Footage from the scene of the attack broadcast on state television showed what appeared to be blast marks and blood splattered across a wall next to the wreckage of a car.
Such attacks are rare in Damascus, a stronghold of the government of President Bashar al-Assad which has been fighting rebels in Syria for nearly six years.
Later an AFP correspondent heard several explosions and saw a large fire inside the Mazzeh military airport, with smoke visible across the capital.
State news agency SANA said the facility had been bombed and that ambulances were rushing towards the scene.
Syrian sources have reported several Israeli air strikes in the course of the civil war, including in the Mazzeh area. The Israeli army had no comment on the report when contacted by AFP.
Water crisis in Damascus
Ankara in December hosted weeks of secret talks between Russian representatives and the Syrian opposition, in a bid to ensure Turkey had a say in its neighbour's postwar future.

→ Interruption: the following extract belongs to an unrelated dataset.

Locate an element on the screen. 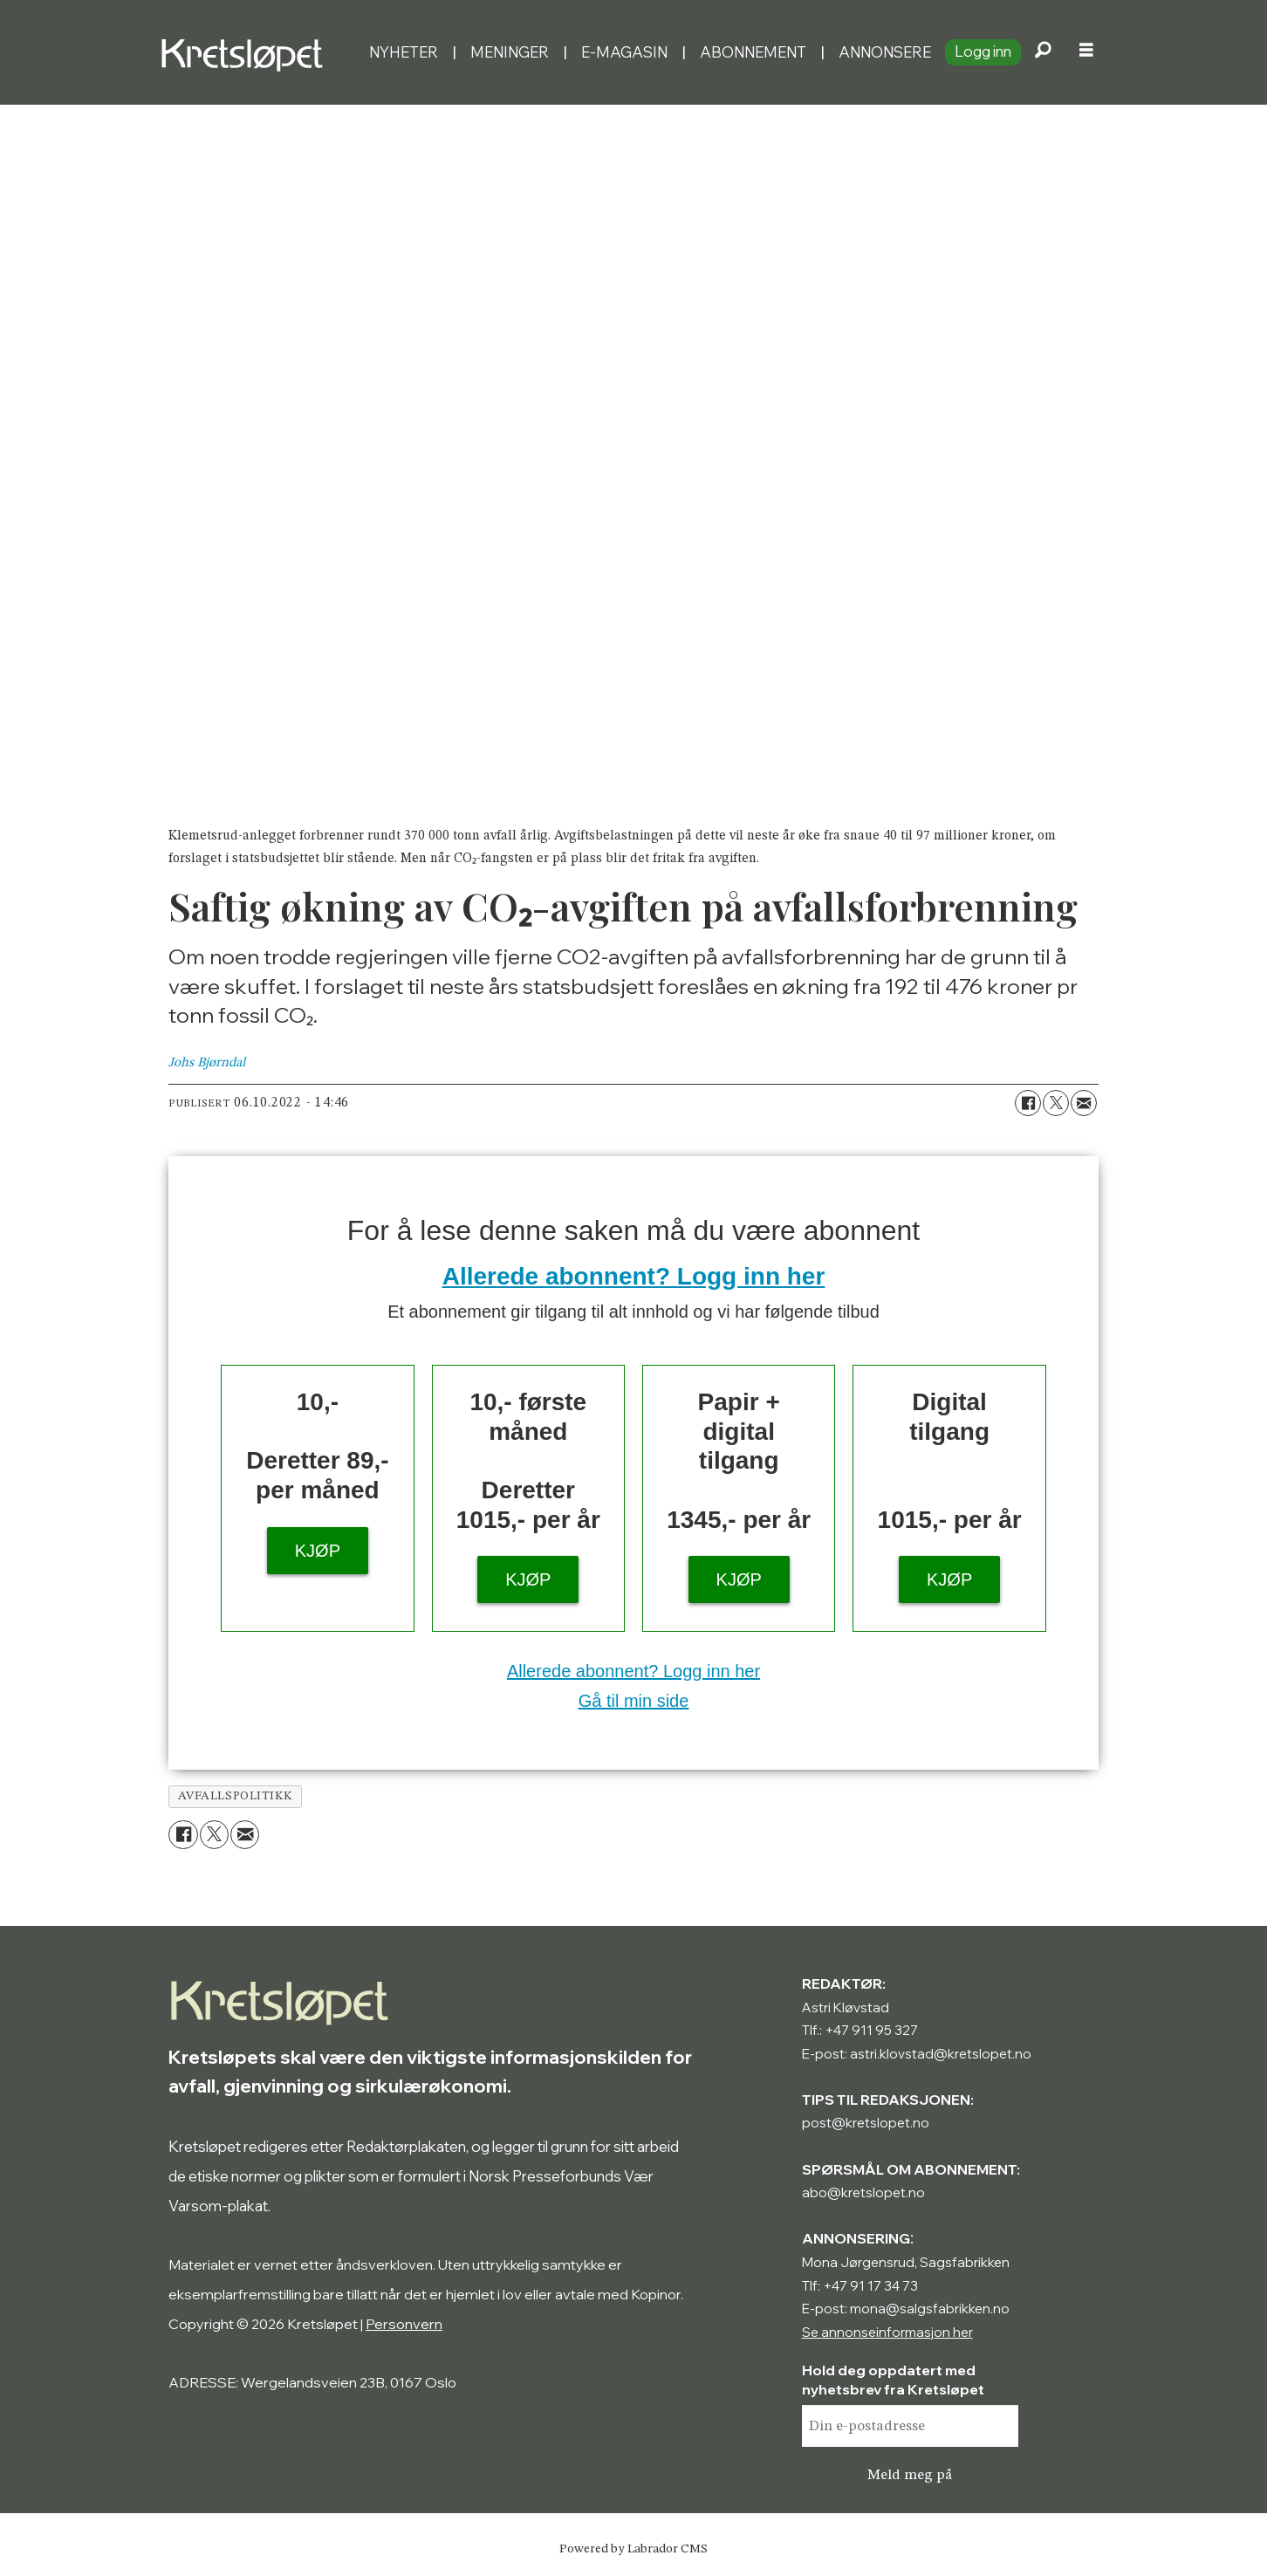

Turkish President Recep Tayyip Erdogan hailed the ceasefire agreement that followed as a "historic opportunity", but the US State Department was more circumspect, calling it "a positive development".
Russia and Turkey on Thursday also agreed to coordinate attacks on "terrorist targets" in Syria, Moscow's defence ministry said, following a meeting on cooperation in the fight against Islamic State militants.
Meanwhile talks were taking place in Moscow and Ankara to help end the water crisis affecting millions in Damascus, the UN's Syria envoy Staffan de Mistura said.
Fighting in the Wadi Barada region near Syria's capital has damaged water infrastructure and left some 5.5 million people in the capital and its suburbs facing shortages, according to the UN.
Syria's government accuses rebels in Wadi Barada of deliberately cutting water to the capital, but the rebels say regime strikes damaged pumping facilities.
Violent clashes were underway there Thursday between pro-government troops and fighters from the Lebanese Hezbollah group and rebel forces, the Observatory said.
On Thursday the US also announced sanctions against 18 senior Syrian military officers and officials over the use of chemical weapons against three villages in northern Syria in 2014 and 2015.